Cukup sebuah lafadz dari suami yang intinya menyebutkan salah satu dari tiga lafadz: talak, firaq atau saraah, maka jatuhlah talak dari suami kepada isteri. Jadi talak itu dilakukan oleh satu pihak, karena talak bukan akad antara dua belah pihak.
Kasusnya sama dengan seseorang yang bernadzar kepada Allah SWT, apabila impiannya terkabul dia akan menyembelih seekor kambing qurban. Saat mengucapkan nadzar itu tidak dibutuhkan saksi. Karena tindakan itu bukan akad jual beli yang melibatkan dua pihak. Keberadaan saksi biasanya terkait dengan keberadaan dua pihak yang melakukan akad kesepakatan.

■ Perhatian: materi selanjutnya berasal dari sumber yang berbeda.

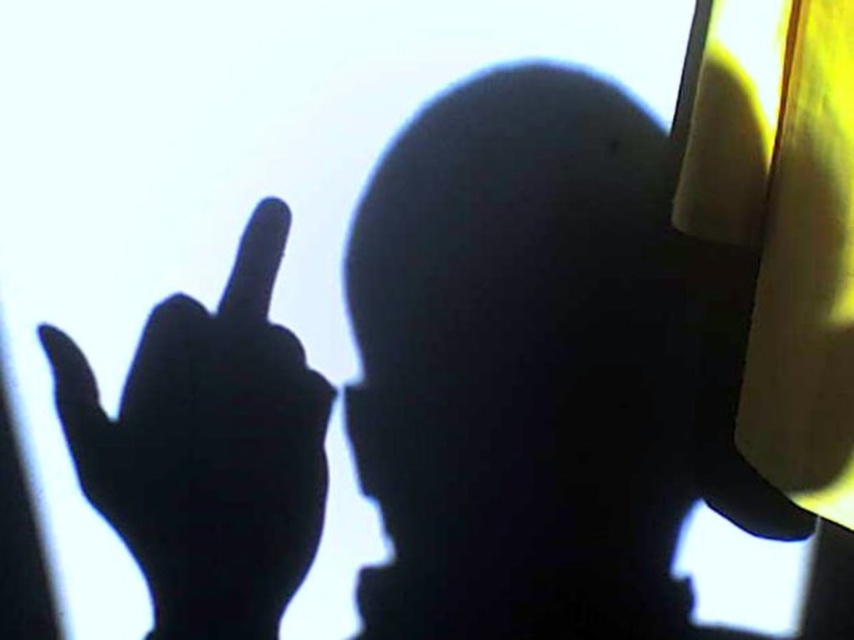 Question: Which of the following is the closest to the observer?

Choices:
 (A) smooth yellow helmet at center
 (B) black matte hand at upper left

Answer: (A)

Question: Is smooth yellow helmet at center below black matte hand at upper left?

Choices:
 (A) yes
 (B) no

Answer: (B)

Question: Does smooth yellow helmet at center have a larger size compared to black matte hand at upper left?

Choices:
 (A) yes
 (B) no

Answer: (A)

Question: Can you confirm if smooth yellow helmet at center is positioned above black matte hand at upper left?

Choices:
 (A) yes
 (B) no

Answer: (A) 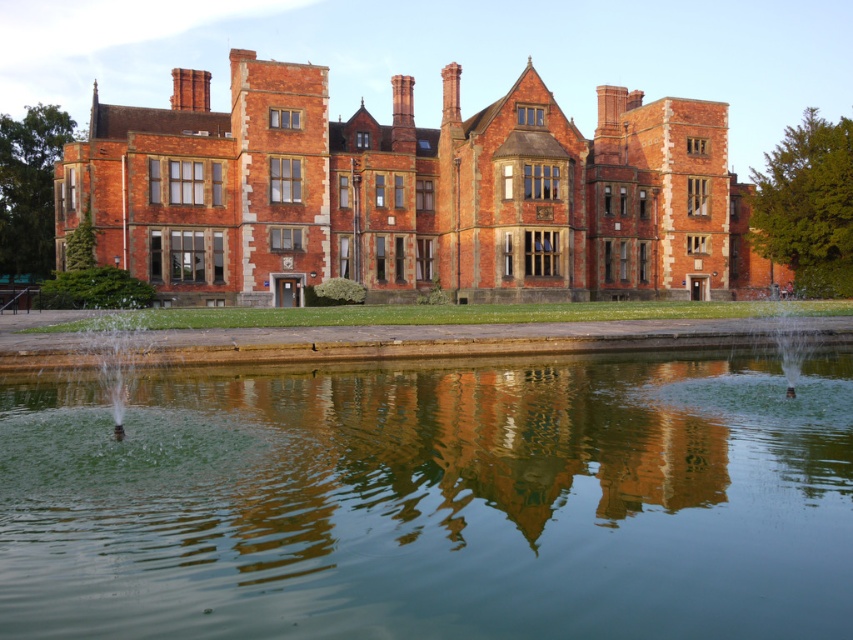 Can you confirm if green reflective water at center is positioned below matte brick mansion at center?

Correct, green reflective water at center is located below matte brick mansion at center.

Does green reflective water at center have a greater width compared to matte brick mansion at center?

In fact, green reflective water at center might be narrower than matte brick mansion at center.

Where is `green reflective water at center`? green reflective water at center is located at coordinates (433, 500).

Is matte brick mansion at center thinner than clear water fountain at lower right?

No.

Can you confirm if matte brick mansion at center is smaller than clear water fountain at lower right?

Incorrect, matte brick mansion at center is not smaller in size than clear water fountain at lower right.

Find the location of `matte brick mansion at center`. matte brick mansion at center is located at coordinates (410, 195).

Who is shorter, green reflective water at center or clear water fountain at lower right?

clear water fountain at lower right

Locate an element on the screen. The image size is (853, 640). green reflective water at center is located at coordinates (433, 500).

I want to click on green reflective water at center, so click(433, 500).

Haramnya Menjatuhkan Talak Tiga Yang Dijatuhkan Sekaligus
Para ulama bersepakat bahwa menjatuhkan talak tiga secara sekaligus adalah perbuatan yang haram dan berdosa. Karena bertentangan dengan kitabullah dan sunnah Rasulullah SAW.

1. Dalil Al-Quran

Talak itu dua kali (QS. Al-Baqarah: 229)
Lalu mana talak yang ketiga? Talak yang ketiga adalah firman Allah SWT berikutnya:
(Setelah itu boleh rujuk lagi) dengan cara yang ma'ruf atau menceraikan dengan cara yang baik. (QS. Al-Baqarah: 229)

2. Hadits Rasulullah SAW

أخبرنا رسول الله صلى الله عليه وسلم عن رجل طلق امرأته ثلاث تطليقات جيمعًا. فقام غضبان." فقال, "أيلعب بكتاب الله وأنا بين أظهركم، حتى قام رجل فقال: يا رسول الله، أفلا أقتله

Mahmud bin Lubai ra berkata bahwa Rasulullah SAW bercerita tentang seorang laki-laki yang menceraikan isterinya talak tiga sekaligus, maka beliau SAW pun berdiri sambil marah dan berseru, "Apakah orang itu bermain-main dengan kitabullah padahal Aku ada di tengah kalian?" Sampai ada seorang shahabat yang bertanya, "Ya Rasulullah, bolehkah Aku bunuh orang itu?" (HR An-Nasa'i)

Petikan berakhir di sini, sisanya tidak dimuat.